WORK REQUIRED =
Which lines of the data include the string "Режим"? List them all.

Collected data
--

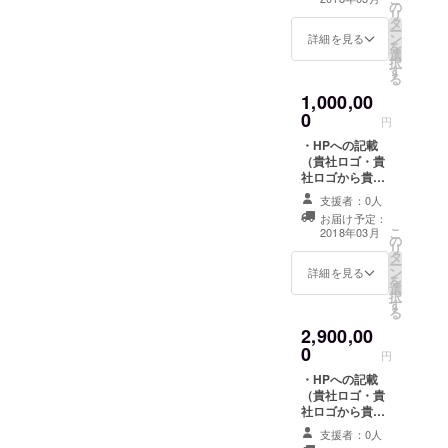
の
・大会当日 ス
リ
せ。HPに関しま
をお送
タ
ライドでの紹
ー
しては、1月9日
りいた
ン
介 ロゴ・社名
詳細を見る
を
を過ぎましても
しま
選
・スポンサーパ
択
掲載は可能でご
す。(2
す
ネル掲載 ・パン
る
ざいます。
月初旬
フレット ロ
予定)
1,000,00
ゴ・社名記載 ・
0
チラシの同封
円
当日配布パンフ
・HPへの記載
レット ・第5回
（貴社ロゴ・貴
トラックドライ
社ロゴから貴社
バー甲子園DVD
HPへリンク）
送付 御社ロゴを
支援者：0人
・チラシへの掲
パンフレットお
お届け予定：
載（貴社ロゴ）
よび、HPに記載
こ
2018年03月
の
・大会当日 ス
する為、データ
リ
タ
ライドでの紹
を送付いただき
ー
ン
介 ロゴ・社名
詳細を見る
ます。 ※注意※パ
を
選
・ステージバッ
ンフレットの記
択
す
クボード ・スポ
載及び、スポン
る
ンサーパネル掲
サーパネルに関
2,900,00
載 ・パンフレッ
しましては、募
0
ト ロゴ・社名
円
集終了日翌日か
記 １/８広告 ・
ら、お名前等の
・HPへの記載
チラシの同封
印刷用データ確
（貴社ロゴ・貴
当日配布パンフ
認をさせて頂き
社ロゴから貴社
レット ・第5回
ます。大変心苦
HPへリンク）
トラックドライ
支援者：0人
しくはあります
・チラシへの掲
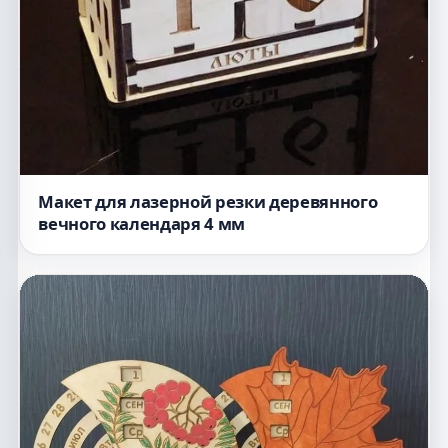
Макет для лазерной резки деревянного
вечного календаря 4 мм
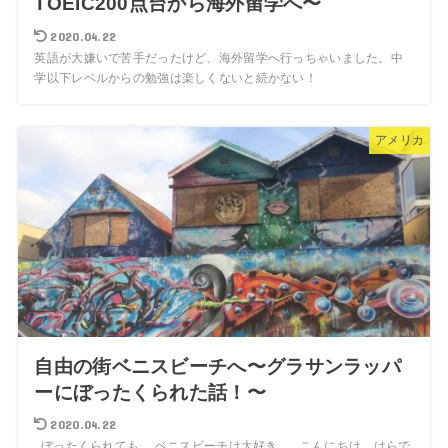
TOEIC200点台から海外留学へ〜
2020.04.22
英語が大嫌いで苦手だったけど、海外留学へ行っちゃいました。中
学以下レベルからの勉強は楽しくないと続かない！
アメリカ
自由の街ベニスビーチへ〜グラサンラッパ
ーにぼったくられた話！〜
2020.04.22
ぼったくられても、 ベニスビーチは大好き。 こんにちは、はらで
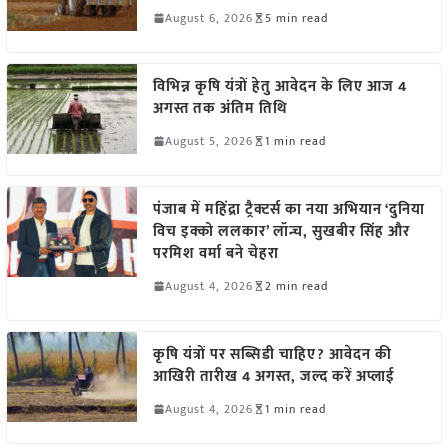
August 6, 2026
5 min read
विभिन्न कृषि यंत्रों हेतु आवेदन के लिए आज 4
अगस्त तक अंतिम तिथि
August 5, 2026
1 min read
पंजाब में महिंद्रा ट्रैक्टर्स का नया अभियान ‘दुनिया
विच इक्को ललकार’ लॉन्च, सुखबीर सिंह और
परमिश वर्मा बने चेहरा
August 4, 2026
2 min read
कृषि यंत्रों पर सब्सिडी चाहिए? आवेदन की
आखिरी तारीख 4 अगस्त, जल्द करें अप्लाई
August 4, 2026
1 min read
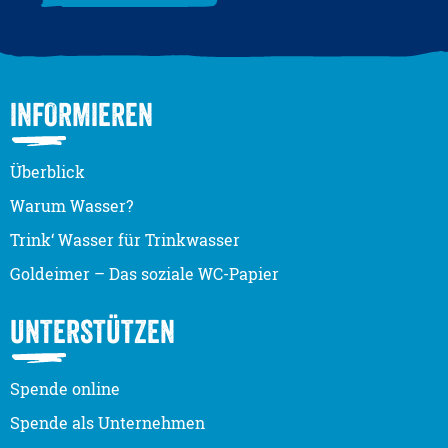
INFORMIEREN
Überblick
Warum Wasser?
Trink‘ Wasser für Trinkwasser
Goldeimer – Das soziale WC-Papier
UNTERSTÜTZEN
Spende online
Spende als Unternehmen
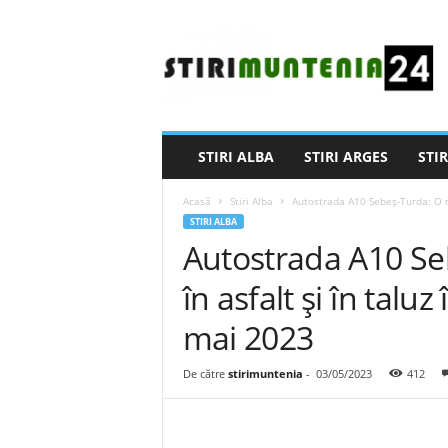
S
t
i
r
i
M
u
STIRI ALBA
STIRI ARGES
STIR
n
t
Acasă
Stiri Alba
Autostrada A10 Sebeș-Turda: O nou
e
STIRI ALBA
n
Autostrada A10 Se
i
a
în asfalt și în talu
2
4
mai 2023
De către
stirimuntenia
-
03/05/2023
412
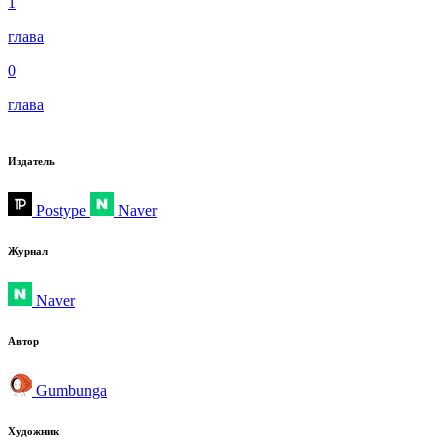
1
глава
0
глава
Издатель
Postype
Naver
Журнал
Naver
Автор
Gumbunga
Художник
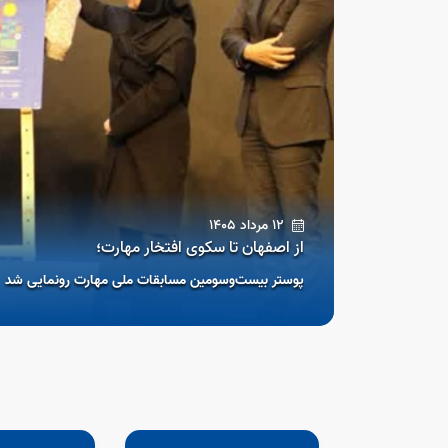
12 مرداد 1405
از اصفهان تا سکوی افتخار مهارت؛
پوستر بیست‌وسومین مسابقات ملی مهارت رونمایی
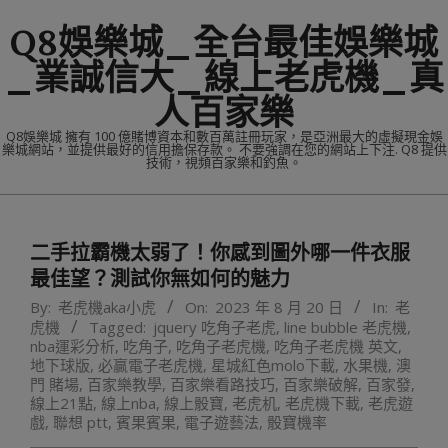
Skip
Q8娛樂城_全台最佳娛樂城
to
content
_業誠信大_線上老虎機_真
人百家樂
Q8娛樂城 擁有 100 億賭博資本和數百萬註冊玩家，是亞洲最大的虛擬現金娛
樂城網站，並提供最好的信用擔保存款。 不要強調在您的網站上下注. Q8 提供
技術，視頻百家樂和釣魚。
Primary
Navigation
二手拉霸機太弱了！你感到圖外哪一件衣服
Menu
最佳望？測試你無如何的魅力
By:
老虎機aka小虎
On:
2023 年 8 月 20 日
In:
老
虎機
Tagged:
jquery 吃角子老虎
,
line bubble 老虎機
,
nba運彩分析
,
吃角子
,
吃角子老虎機
,
吃角子老虎機 英文
,
地下球版
,
必贏電子老虎機
,
星城紅色molo下載
,
水果機
,
澳
門 賭場
,
百家樂教學
,
百家樂看路技巧
,
百家樂破解
,
百家發
,
線上21點
,
線上nba
,
線上骰寶
,
老虎机
,
老虎機下載
,
老虎遊
戲
,
聯想 ptt
,
賓果賓果
,
電子遊藝法
,
骰寶機率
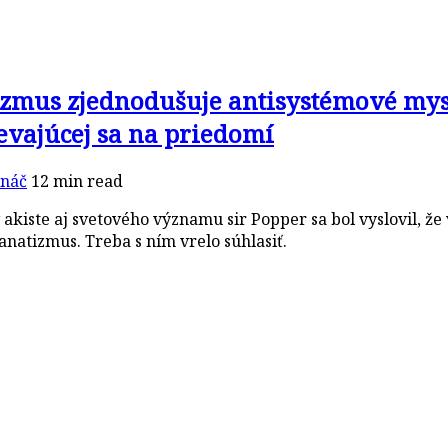
zmus zjednodušuje antisystémové mysl
evajúcej sa na priedomí
ináč
12 min read
akiste aj svetového významu sir Popper sa bol vyslovil, že
atizmus. Treba s ním vrelo súhlasiť.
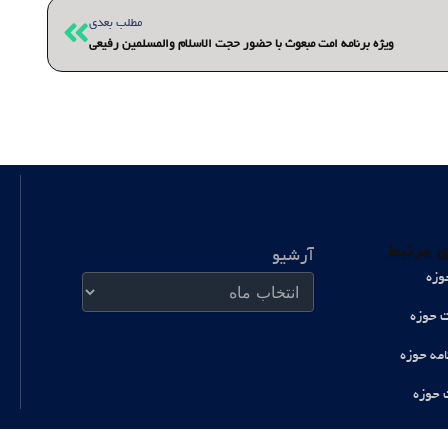
بعدی
مطلب بعدی
ویژه برنامه امت مبعوث با حضور حجت الاسلام والمسلمین رفیعی
آرشیو
 مرتبط
آرشیو
وزه
ت حوزه
امه حوزه
 حوزه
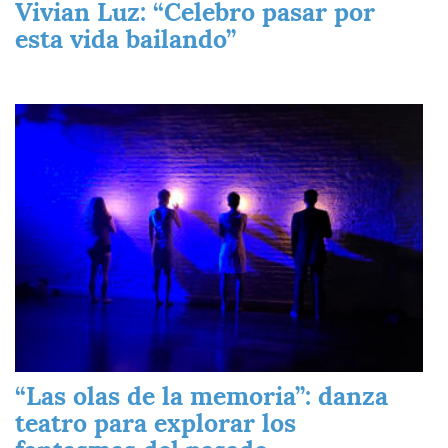
Vivian Luz: “Celebro pasar por
esta vida bailando”
Imagen
“Las olas de la memoria”: danza
teatro para explorar los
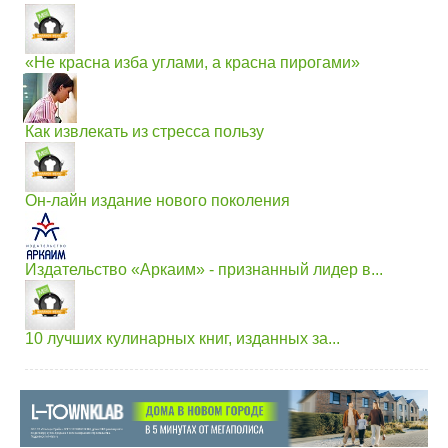
«Не красна изба углами, а красна пирогами»
Как извлекать из стресса пользу
Он-лайн издание нового поколения
Издательство «Аркаим» - признанный лидер в...
10 лучших кулинарных книг, изданных за...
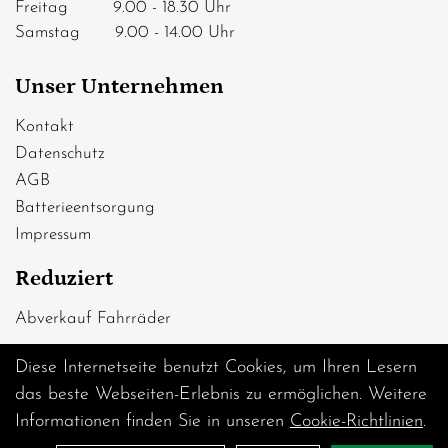
Freitag 9.00 - 18.30 Uhr
Samstag 9.00 - 14.00 Uhr
Unser Unternehmen
Kontakt
Datenschutz
AGB
Batterieentsorgung
Impressum
Reduziert
Abverkauf Fahrräder
Diese Internetseite benutzt Cookies, um Ihren Lesern
das beste Webseiten-Erlebnis zu ermöglichen. Weitere
Informationen finden Sie in unseren
Cookie-Richtlinien
.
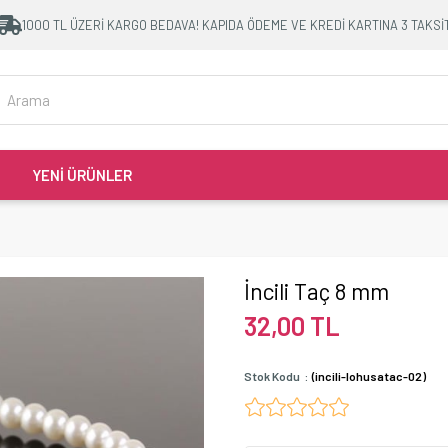
1000 TL ÜZERİ KARGO BEDAVA! KAPIDA ÖDEME VE KREDİ KARTINA 3 TAKSİ
YENİ ÜRÜNLER
İncili Taç 8 mm
32,00 TL
Stok Kodu
(incili-lohusatac-02)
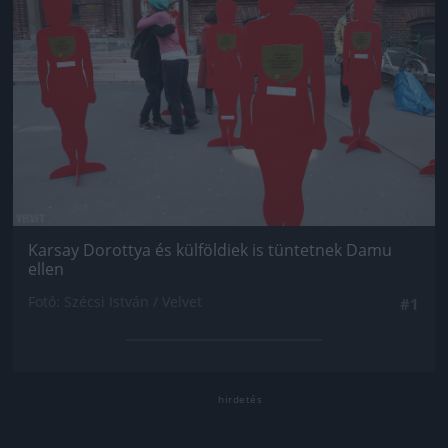
Karsay Dorottya és külföldiek is tüntetnek Damu
ellen
Fotó: Szécsi István / Velvet
#1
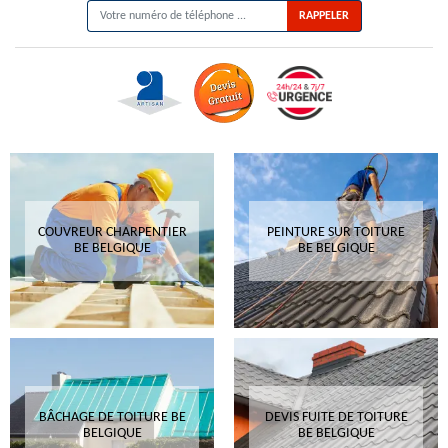
COUVREUR CHARPENTIER
PEINTURE SUR TOITURE
BE BELGIQUE
BE BELGIQUE
BÂCHAGE DE TOITURE BE
DEVIS FUITE DE TOITURE
BELGIQUE
BE BELGIQUE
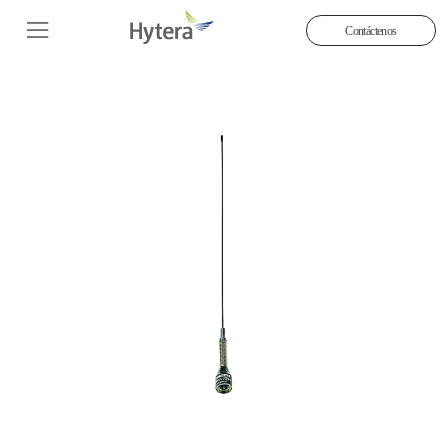
Contáctenos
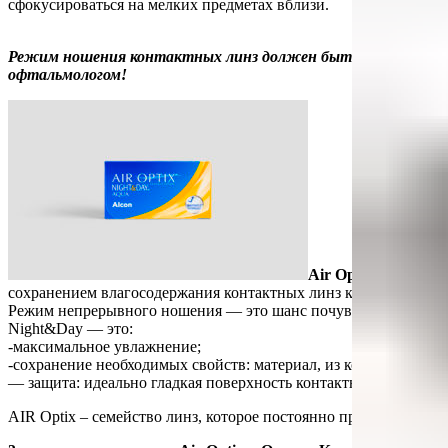
сфокусироваться на мелких предметах вблизи.
Режим ношения контактных линз должен быть согласован с в
офтальмологом!
Air Optix Night&D
сохранением влагосодержания контактных линз как днем, так и
Режим непрерывного ношения — это шанс почувствовать себя а
Night&Day — это:
-максимальное увлажнение;
-сохранение необходимых свойств: материал, из которых сдела
— защита: идеально гладкая поверхность контактных линз преп
AIR Optix – семейство линз, которое постоянно прогрессирует 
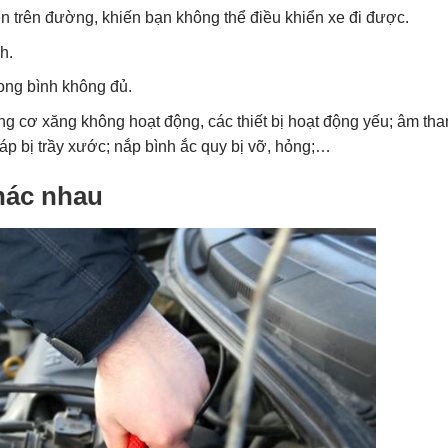
n trên đường, khiến bạn không thể điều khiển xe đi được.
h.
rong bình không đủ.
g cơ xăng không hoạt động, các thiết bị hoạt động yếu; âm tha
p bị trầy xước; nắp bình ắc quy bị vỡ, hỏng;…
khác nhau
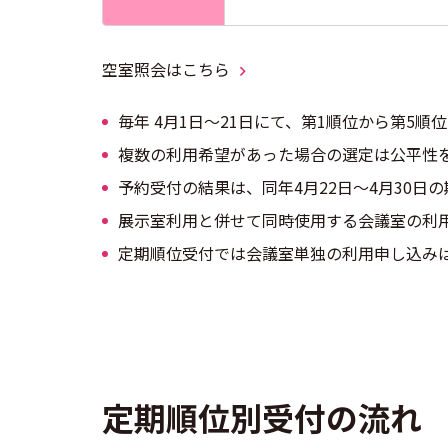
空室照会はこちら
毎年 4月1日
～
から
21日にて、第1順位から第5順
複数の利用希望があった場合の選定は公平性
予約受付の結果は、同年4月22日
～
から
4月30日
展示室利用と併せて同時使用する会議室の利
定期順位受付では会議室単独の利用申し込み
定期順位別受付の流れ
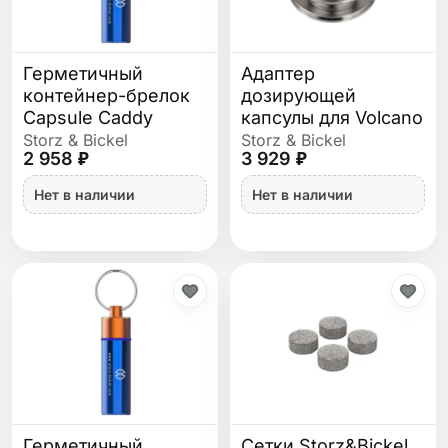
Герметичный
Адаптер
контейнер-брелок
дозирующей
Capsule Caddy
капсулы для Volcano
Storz & Bickel
Storz & Bickel
2 958 ₽
3 929 ₽
Нет в наличии
Нет в наличии
Герметичный
Сетки Storz&Bickel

--

RESPONSE AREA =
Режим ношения контактных линз должен быть согласован с в
Режим непрерывного ношения — это шанс почувствовать себя а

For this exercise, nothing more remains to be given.